ART: CLOSE READING; Just Like Courbet's. Except For a Few Tiny Details.
By BARBARA POLLACK
AN artist's life is supposed to be riddled with isolation and despair, but for the multimedia artist Tony Oursler, inspired ideas are sparked by thoughtful collaborations. So, when the Musée d'Orsay in Paris invited him to create a work in response to any painting in its collection last year, Mr. Oursler's wife, Jacqueline Humphries, an accomplished painter in her own right, suggested that he take a look at Courbet's 1855 masterwork, ''The Artist's Studio: A Real Allegory of a Seven-Year Phase in My Artistic and Moral Life.''
Mr. Oursler was immediately struck by the scale and intricacies of Courbet's crowded studioscape, peopled by supporters and patrons on one side of the canvas and caricatures of political leaders on the opposite end of the studio. He went to work on his own mythological version of his working-environment, a 21st-century studio filled with projectors, computers and surveillance cameras, and invited friends, colleagues, supporters and his dealer to make guest appearances in his piece.

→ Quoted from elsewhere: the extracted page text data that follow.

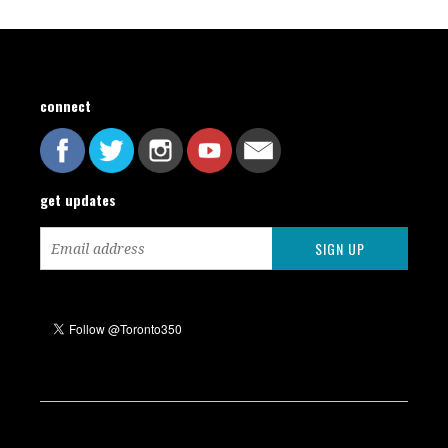
connect
get updates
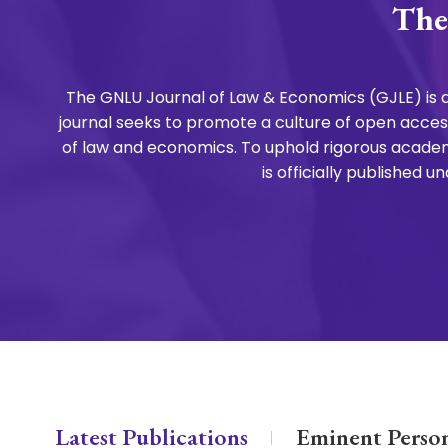
The
The GNLU Journal of Law & Economics (GJLE) is a
journal seeks to promote a culture of open access
of law and economics. To uphold rigorous academ
is officially published
Latest Publications
Eminent Person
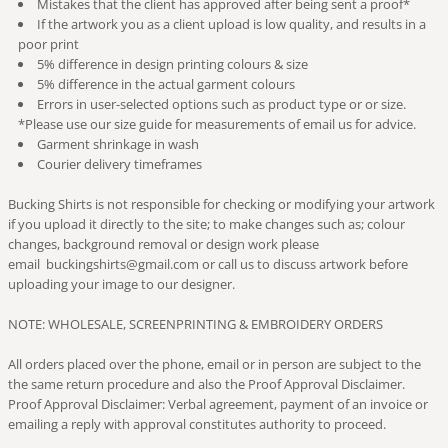
Mistakes that the client has approved after being sent a proof*
If the artwork you as a client upload is low quality, and results in a
poor print
5% difference in design printing colours & size
5% difference in the actual garment colours
Errors in user-selected options such as product type or or size.
*Please use our size guide for measurements of email us for advice.
Garment shrinkage in wash
Courier delivery timeframes
Bucking Shirts is not responsible for checking or modifying your artwork
if you upload it directly to the site; to make changes such as; colour
changes, background removal or design work please
email buckingshirts@gmail.com or call us to discuss artwork before
uploading your image to our designer.
NOTE: WHOLESALE, SCREENPRINTING & EMBROIDERY ORDERS
All orders placed over the phone, email or in person are subject to the
the same return procedure and also the Proof Approval Disclaimer.
Proof Approval Disclaimer: Verbal agreement, payment of an invoice or
emailing a reply with approval constitutes authority to proceed.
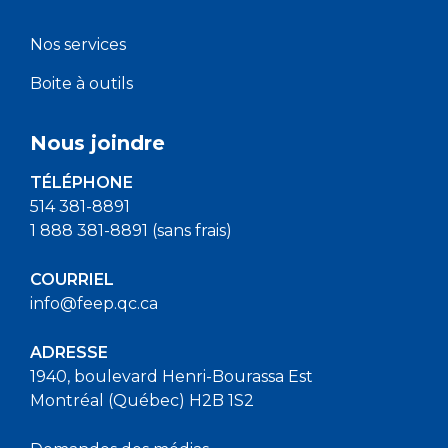
Nos services
Boite à outils
Nous joindre
TÉLÉPHONE
514 381-8891
1 888 381-8891 (sans frais)
COURRIEL
info@feep.qc.ca
ADRESSE
1940, boulevard Henri-Bourassa Est
Montréal (Québec) H2B 1S2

When Gary Tinterow, head of the Metropolitan Museum of Art's new department of 19th-century, modern and contemporary art, saw Mr. Oursler's installation at the Musée d'Orsay museum in Paris, he immediately invited him to bring it to the Met, where a revamped version is on view through Sept. 18, called ''Studio: Seven Months of My Aesthetic Education (Plus Some).'' With a reproduction of the Courbet on one wall, it is easy to compare and contrast the two artists' very different approaches to the classic subject of the studio.

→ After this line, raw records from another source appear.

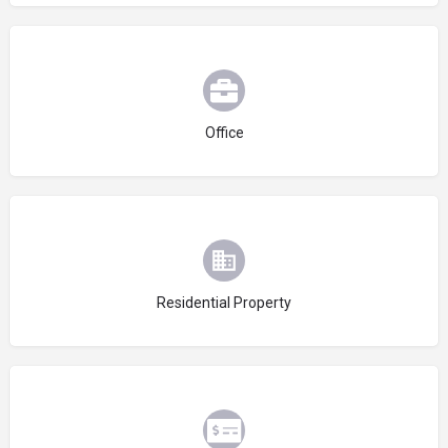
Choose type
Office
Choose type
Residential Property
Choose type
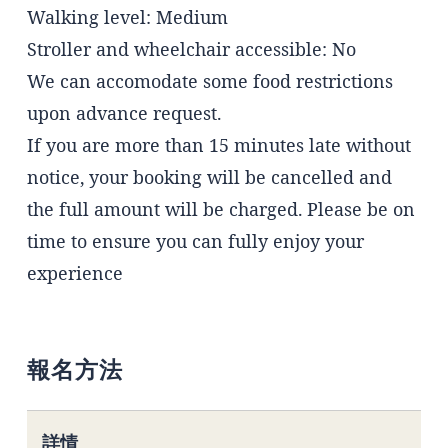
Walking level: Medium
Stroller and wheelchair accessible: No
We can accomodate some food restrictions
upon advance request.
If you are more than 15 minutes late without
notice, your booking will be cancelled and
the full amount will be charged. Please be on
time to ensure you can fully enjoy your
experience
報名方法
詳情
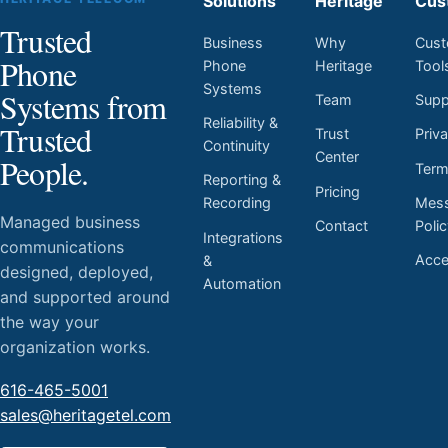
Solutions
Heritage
Cus
Trusted
Business
Why
Cust
Phone
Phone
Heritage
Tool
Systems
Systems from
Team
Supp
Reliability &
Trusted
Trust
Priv
Continuity
Center
People.
Ter
Reporting &
Pricing
Mess
Recording
Managed business
Contact
Poli
Integrations
communications
Acces
&
designed, deployed,
Automation
and supported around
the way your
organization works.
616-465-5001
sales@heritagetel.com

Courbet takes a decidedly egocentric view -- the painter is at the center of the canvas, overseen by an adoring female model -- whereas Mr. Oursler shares the stage with a community of people who in one way or another have contributed to his art production. Despite the obvious differences in philosophy, temperament and medium, however, Mr. Oursler manages to convey the spirit and complexity of the 19th-century painting, using multiple video projections and borrowing artworks from a score of colleagues to construct an equally rich social environment.